The spec says, as of v0.14.3, November 29th 2020, under # 2 Gemini requests: <URL> is a UTF-8 encoded absolute URL, including a scheme, of maximum length 1024 bytes. This is wrong. What's wrong is URL. It should read IRI instead, to make it consistent with UTF-8. An URL cannot be UTF-8, while an IRI can. As UTF-8 precedes URL in the sentence, UTF-8 has to take precedence. I suggest the following correction: <URL> is a UTF-8 encoded absolute IRI, including a scheme, of maximum length 4,096* bytes.

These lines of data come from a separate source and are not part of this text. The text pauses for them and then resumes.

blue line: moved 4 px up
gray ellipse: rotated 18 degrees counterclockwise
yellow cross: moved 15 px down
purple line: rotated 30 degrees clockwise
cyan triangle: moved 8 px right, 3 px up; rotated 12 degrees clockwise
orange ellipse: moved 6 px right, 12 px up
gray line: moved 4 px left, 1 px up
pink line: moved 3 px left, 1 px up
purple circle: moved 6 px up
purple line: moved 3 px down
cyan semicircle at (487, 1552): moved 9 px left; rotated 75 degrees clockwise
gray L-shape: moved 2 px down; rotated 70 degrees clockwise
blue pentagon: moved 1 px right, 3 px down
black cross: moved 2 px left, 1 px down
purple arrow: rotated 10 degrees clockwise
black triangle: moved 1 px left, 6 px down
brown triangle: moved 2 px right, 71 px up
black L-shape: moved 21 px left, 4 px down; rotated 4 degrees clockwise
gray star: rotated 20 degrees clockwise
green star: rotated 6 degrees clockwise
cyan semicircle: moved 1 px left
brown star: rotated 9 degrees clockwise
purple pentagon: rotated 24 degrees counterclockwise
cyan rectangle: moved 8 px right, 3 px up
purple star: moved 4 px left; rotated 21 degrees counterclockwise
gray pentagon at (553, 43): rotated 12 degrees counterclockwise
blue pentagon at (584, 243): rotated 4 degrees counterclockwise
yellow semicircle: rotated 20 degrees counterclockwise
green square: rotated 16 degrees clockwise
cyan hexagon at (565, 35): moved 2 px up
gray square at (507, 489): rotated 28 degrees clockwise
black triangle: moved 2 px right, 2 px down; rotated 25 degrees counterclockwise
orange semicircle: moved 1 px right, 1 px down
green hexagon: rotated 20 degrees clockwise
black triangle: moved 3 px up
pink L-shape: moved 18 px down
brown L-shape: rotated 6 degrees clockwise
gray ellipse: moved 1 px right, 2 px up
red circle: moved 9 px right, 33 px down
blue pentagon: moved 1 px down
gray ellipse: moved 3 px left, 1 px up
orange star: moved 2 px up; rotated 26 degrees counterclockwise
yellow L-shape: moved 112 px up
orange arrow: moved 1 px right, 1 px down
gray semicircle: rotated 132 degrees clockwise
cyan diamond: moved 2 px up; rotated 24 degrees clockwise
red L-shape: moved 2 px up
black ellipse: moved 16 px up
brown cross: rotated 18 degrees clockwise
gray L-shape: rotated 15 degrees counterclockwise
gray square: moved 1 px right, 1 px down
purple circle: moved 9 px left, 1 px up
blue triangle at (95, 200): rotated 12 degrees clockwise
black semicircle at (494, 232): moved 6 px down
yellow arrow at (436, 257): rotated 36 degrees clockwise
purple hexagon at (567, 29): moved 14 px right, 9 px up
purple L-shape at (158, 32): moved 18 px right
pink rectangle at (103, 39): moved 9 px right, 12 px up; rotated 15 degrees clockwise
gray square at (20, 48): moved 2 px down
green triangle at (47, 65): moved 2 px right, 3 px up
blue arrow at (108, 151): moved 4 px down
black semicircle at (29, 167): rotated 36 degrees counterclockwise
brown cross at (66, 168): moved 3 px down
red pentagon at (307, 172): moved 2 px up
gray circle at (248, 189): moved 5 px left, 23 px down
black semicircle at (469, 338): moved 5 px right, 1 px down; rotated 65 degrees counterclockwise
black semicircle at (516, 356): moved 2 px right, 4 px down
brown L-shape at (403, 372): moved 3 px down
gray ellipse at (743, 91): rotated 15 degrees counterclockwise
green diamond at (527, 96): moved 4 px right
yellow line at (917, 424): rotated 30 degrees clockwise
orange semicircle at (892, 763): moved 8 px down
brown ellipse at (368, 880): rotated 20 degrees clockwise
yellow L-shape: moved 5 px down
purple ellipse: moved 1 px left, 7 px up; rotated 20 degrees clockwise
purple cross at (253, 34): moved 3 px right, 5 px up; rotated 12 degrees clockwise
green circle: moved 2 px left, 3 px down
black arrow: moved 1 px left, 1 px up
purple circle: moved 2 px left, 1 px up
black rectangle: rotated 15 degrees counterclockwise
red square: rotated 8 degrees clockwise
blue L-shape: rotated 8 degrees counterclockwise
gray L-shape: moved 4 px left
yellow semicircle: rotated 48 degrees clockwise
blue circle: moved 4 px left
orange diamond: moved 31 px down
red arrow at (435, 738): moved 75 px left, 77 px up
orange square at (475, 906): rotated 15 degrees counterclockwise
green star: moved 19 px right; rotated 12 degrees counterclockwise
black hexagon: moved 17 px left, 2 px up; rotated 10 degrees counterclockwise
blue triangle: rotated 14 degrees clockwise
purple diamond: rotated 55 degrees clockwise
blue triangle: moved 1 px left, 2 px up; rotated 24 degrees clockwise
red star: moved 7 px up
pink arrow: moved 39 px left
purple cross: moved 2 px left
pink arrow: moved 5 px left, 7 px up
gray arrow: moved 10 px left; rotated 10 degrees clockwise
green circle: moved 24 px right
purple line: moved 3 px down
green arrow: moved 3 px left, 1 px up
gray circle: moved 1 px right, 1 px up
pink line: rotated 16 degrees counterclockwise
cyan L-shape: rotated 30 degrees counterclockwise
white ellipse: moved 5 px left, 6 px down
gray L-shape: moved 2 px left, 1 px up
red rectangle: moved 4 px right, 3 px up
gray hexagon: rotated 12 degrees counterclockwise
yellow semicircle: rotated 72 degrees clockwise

On Sat Dec 26, 2020 at 2:34 AM CET, Petite Abeille wrote: > The spec says, as of v0.14.3, November 29th 2020, under # 2 Gemini > requests: > > <URL> is a UTF-8 encoded absolute URL, including a scheme, of maximum > length 1024 bytes. > > This is wrong. > > What's wrong is URL. It should read IRI instead, to make it consistent > with UTF-8. An URL cannot be UTF-8, while an IRI can. As UTF-8 precedes > URL in the sentence, UTF-8 has to take precedence. I've already made it very clear in the main [spec] thread for this topic that whether we adopt IRIs or not, the use of "UTF-8 encoded URL" should be fixed, as it is likely to cause confusion. Rest assured, when the decision is made, this will be fixed accordingly. There's no need to split the thread over this. It's not true that URLs cannot be UTF-8. In fact, the opposite is true. The characters valid in a URL are a subset of those which can be represented in ASCII, and all byte strings which are valid ASCII are also valid UTF-8, with equivalent decodings. Hence, *every* URL is UTF-8. So there. :p The idea that, as a general principle, when an existing sentence in the spec is ambiguous or inconsistent, the problem should be resolved by granting absolute priority to whichever term occurs first in the current form of the sentence is, plainly, absurd. It's probably not a hill I'll choose to die on when it comes time to update the spec based on the IRI decision, but personally I reject the modern notion that the URL/URN (or IRL/IRN) distinction is not important and thus everything should be specified at maximum generality as a URI (or IRN). The difference matters and protocols/formats should choose appropriately. The practical question of how to handle a text/gemini document becomes *considerably* murkier when link lines contain URNs (of course, you and I know this quite well already). Cheers, Solderpunk
> On Dec 26, 2020, at 16:01, Solderpunk <solderpunk at posteo.net> wrote: > > Hence, *every* URL is UTF-8. So there. :p A subset thereof :D > plainly, absurd. Yes. And yet, we need a bit of formalism in the spec. > (of course, you and I know this quite well already). Indeed. The rabbit hole is deep.